**WHAT TO WORK ON**
Scan the entries below for "faites" and copy each line that holds it.

**SUPPLIED RECORDS**
%%
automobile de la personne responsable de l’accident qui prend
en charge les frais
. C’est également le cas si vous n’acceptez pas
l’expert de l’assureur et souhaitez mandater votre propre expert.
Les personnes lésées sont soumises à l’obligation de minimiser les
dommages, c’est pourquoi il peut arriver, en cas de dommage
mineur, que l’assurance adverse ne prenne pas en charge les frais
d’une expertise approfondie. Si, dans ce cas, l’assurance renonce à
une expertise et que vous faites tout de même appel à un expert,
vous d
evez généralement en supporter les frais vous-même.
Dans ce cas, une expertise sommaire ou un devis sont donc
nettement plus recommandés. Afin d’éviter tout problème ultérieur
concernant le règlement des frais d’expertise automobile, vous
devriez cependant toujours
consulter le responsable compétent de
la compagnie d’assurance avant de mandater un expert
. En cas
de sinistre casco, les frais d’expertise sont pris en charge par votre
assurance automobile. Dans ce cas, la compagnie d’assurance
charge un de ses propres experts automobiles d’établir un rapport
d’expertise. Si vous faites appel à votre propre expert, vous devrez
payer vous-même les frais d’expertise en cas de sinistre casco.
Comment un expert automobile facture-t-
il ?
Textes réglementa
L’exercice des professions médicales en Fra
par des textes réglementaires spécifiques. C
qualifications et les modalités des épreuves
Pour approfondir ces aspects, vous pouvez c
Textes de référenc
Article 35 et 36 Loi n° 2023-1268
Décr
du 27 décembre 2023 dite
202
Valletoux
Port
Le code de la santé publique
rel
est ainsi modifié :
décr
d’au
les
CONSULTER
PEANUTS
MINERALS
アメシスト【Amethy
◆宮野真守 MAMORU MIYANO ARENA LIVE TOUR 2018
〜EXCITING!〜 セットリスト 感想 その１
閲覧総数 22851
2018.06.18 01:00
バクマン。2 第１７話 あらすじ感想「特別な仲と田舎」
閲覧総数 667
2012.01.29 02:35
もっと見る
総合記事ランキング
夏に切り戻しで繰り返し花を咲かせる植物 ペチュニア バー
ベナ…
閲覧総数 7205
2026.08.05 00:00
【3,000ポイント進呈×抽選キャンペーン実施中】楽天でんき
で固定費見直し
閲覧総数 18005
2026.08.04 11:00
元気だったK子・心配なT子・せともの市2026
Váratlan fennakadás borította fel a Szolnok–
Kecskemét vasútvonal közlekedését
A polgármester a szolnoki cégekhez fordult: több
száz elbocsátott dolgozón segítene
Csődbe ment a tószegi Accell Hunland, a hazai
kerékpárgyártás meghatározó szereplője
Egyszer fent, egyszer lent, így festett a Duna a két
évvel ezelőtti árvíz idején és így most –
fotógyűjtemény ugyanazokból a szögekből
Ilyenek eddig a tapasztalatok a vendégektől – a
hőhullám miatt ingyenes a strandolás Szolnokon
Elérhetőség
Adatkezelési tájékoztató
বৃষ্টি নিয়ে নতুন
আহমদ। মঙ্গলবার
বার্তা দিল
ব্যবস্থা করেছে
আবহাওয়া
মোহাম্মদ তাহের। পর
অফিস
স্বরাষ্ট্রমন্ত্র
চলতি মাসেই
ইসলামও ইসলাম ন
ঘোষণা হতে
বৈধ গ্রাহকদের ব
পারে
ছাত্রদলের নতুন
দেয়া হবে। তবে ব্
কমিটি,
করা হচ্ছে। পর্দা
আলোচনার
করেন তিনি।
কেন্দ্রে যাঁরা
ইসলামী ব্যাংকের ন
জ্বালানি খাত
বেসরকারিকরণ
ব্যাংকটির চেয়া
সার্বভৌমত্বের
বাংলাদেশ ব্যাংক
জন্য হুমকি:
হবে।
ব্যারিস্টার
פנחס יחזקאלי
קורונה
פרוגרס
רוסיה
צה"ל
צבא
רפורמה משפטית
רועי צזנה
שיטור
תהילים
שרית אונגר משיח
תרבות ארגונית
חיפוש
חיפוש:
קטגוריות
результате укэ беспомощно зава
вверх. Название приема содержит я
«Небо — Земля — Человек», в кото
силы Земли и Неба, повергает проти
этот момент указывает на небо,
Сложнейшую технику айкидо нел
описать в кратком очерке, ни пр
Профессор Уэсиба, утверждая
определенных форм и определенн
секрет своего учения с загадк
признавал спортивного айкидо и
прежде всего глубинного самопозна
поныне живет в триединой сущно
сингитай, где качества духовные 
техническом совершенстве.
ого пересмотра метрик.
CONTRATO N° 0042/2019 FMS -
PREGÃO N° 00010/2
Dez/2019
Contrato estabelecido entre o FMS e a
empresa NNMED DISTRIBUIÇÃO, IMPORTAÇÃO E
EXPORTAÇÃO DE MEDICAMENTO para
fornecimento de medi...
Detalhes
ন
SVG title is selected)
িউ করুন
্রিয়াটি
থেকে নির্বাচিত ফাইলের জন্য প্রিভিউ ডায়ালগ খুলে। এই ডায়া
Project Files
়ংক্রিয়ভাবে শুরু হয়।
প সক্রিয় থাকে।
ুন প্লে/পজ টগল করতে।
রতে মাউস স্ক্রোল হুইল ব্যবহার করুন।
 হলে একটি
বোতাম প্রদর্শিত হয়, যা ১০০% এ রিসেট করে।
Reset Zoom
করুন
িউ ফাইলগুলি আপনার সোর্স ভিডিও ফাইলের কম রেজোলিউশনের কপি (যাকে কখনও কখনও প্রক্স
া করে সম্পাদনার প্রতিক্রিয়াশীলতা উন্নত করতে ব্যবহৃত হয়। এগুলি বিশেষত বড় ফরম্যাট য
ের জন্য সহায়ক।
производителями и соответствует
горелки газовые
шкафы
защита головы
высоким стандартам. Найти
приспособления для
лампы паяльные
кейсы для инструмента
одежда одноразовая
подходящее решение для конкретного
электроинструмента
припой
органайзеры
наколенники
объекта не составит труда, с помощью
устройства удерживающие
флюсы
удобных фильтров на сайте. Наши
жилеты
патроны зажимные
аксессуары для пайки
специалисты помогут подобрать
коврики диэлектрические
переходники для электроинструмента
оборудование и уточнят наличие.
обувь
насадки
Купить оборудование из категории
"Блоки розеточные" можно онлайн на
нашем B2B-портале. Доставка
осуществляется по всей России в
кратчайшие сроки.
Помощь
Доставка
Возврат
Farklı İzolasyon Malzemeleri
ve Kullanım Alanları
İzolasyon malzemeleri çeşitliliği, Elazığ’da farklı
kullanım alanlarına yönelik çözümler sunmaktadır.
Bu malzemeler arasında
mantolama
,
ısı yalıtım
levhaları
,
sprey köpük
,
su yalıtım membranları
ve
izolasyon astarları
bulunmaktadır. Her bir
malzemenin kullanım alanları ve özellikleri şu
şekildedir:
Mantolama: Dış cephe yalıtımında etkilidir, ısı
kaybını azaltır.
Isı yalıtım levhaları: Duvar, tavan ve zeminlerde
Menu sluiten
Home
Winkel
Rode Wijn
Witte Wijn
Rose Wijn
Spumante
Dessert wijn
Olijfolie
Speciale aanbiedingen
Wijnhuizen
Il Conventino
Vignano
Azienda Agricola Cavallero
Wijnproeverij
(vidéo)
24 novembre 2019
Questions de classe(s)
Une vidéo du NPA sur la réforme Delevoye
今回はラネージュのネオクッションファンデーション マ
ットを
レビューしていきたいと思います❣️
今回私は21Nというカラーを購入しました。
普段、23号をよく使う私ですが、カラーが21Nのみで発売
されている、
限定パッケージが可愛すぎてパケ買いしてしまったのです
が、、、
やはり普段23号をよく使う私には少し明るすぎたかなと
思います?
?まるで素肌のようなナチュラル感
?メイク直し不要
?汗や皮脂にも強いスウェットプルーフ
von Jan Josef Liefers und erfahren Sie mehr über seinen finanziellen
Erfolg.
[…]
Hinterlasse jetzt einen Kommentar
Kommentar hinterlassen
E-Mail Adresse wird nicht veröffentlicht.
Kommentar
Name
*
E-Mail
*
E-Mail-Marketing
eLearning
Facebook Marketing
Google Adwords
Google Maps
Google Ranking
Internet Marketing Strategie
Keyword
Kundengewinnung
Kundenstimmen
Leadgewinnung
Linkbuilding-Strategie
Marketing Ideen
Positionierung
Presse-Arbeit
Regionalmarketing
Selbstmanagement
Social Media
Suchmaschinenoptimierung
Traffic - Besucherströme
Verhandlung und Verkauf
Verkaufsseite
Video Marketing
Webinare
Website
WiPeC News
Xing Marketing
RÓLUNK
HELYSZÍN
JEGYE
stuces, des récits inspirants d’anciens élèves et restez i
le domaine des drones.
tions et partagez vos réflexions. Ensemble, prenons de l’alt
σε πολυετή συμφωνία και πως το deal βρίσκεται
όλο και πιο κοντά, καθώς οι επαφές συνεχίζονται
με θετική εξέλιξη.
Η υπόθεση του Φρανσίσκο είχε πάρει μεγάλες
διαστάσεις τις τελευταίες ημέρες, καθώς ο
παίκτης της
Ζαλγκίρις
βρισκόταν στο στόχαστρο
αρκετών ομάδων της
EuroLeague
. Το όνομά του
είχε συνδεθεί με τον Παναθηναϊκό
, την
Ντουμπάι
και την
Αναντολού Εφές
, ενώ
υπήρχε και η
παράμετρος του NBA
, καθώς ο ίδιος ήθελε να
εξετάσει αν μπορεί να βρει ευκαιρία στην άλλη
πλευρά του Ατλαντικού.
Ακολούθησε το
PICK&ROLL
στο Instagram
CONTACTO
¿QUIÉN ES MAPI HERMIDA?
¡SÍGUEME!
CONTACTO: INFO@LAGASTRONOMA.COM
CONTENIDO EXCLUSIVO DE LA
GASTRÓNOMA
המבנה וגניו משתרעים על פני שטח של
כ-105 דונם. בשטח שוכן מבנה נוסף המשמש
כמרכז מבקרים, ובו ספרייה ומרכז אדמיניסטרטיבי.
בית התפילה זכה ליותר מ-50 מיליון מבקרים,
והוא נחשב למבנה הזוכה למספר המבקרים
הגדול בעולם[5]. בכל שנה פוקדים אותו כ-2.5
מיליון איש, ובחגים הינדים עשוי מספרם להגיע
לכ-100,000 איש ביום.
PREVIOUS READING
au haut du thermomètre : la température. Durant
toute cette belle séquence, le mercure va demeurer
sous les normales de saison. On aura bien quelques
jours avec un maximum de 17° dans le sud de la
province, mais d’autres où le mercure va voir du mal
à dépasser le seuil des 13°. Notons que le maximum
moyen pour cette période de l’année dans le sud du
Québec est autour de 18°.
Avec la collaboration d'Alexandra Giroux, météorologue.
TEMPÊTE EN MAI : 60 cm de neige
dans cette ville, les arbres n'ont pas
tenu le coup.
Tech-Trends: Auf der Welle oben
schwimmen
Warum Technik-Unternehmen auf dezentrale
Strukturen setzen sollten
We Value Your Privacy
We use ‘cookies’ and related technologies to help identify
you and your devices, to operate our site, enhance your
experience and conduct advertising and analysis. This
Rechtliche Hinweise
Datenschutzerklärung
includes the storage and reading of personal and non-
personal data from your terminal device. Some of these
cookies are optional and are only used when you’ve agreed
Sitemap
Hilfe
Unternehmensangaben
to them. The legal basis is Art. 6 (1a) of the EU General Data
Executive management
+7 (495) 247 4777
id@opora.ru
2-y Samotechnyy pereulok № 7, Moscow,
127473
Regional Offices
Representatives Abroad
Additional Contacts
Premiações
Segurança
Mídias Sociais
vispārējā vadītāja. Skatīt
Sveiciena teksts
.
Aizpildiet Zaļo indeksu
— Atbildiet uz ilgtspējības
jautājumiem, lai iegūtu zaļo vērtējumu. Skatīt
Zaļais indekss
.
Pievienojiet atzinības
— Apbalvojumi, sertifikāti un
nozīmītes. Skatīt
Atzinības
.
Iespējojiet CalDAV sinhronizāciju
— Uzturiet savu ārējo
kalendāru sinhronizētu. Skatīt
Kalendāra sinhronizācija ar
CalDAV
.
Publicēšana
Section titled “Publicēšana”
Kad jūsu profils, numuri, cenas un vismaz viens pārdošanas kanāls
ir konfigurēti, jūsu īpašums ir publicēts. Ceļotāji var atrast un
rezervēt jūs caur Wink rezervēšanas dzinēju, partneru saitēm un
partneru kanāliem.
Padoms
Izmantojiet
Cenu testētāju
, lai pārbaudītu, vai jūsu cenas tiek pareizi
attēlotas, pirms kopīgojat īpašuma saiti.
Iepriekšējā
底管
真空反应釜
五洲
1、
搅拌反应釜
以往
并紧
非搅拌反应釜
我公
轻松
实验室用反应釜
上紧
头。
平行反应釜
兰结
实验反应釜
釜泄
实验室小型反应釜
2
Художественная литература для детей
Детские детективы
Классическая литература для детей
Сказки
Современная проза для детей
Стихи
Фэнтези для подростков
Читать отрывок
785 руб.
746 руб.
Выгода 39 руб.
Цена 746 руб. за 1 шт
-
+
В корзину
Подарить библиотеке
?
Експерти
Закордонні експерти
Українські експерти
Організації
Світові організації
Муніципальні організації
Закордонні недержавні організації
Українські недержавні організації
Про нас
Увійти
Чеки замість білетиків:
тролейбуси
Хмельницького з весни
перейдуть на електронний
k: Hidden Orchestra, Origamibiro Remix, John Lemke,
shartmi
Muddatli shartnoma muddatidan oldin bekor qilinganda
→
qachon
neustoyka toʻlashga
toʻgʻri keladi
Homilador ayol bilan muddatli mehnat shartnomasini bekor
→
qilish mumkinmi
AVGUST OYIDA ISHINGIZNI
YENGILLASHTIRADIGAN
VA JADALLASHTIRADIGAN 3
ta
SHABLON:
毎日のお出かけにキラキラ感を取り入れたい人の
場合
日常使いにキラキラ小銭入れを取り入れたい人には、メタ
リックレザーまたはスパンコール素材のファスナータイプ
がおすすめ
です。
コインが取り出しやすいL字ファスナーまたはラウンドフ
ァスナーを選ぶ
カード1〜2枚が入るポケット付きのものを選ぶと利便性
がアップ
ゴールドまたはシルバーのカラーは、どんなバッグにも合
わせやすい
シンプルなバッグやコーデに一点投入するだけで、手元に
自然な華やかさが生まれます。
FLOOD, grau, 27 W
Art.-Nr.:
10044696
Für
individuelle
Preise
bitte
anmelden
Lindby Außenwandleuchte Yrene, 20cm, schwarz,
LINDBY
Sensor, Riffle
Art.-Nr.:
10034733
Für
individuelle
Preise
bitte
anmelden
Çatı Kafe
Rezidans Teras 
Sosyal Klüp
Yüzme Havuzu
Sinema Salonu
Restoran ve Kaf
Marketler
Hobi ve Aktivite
%%
**WRITTEN RESPONSE**
une expertise et que vous faites tout de même appel à un expert,
d’expertise. Si vous faites appel à votre propre expert, vous devrez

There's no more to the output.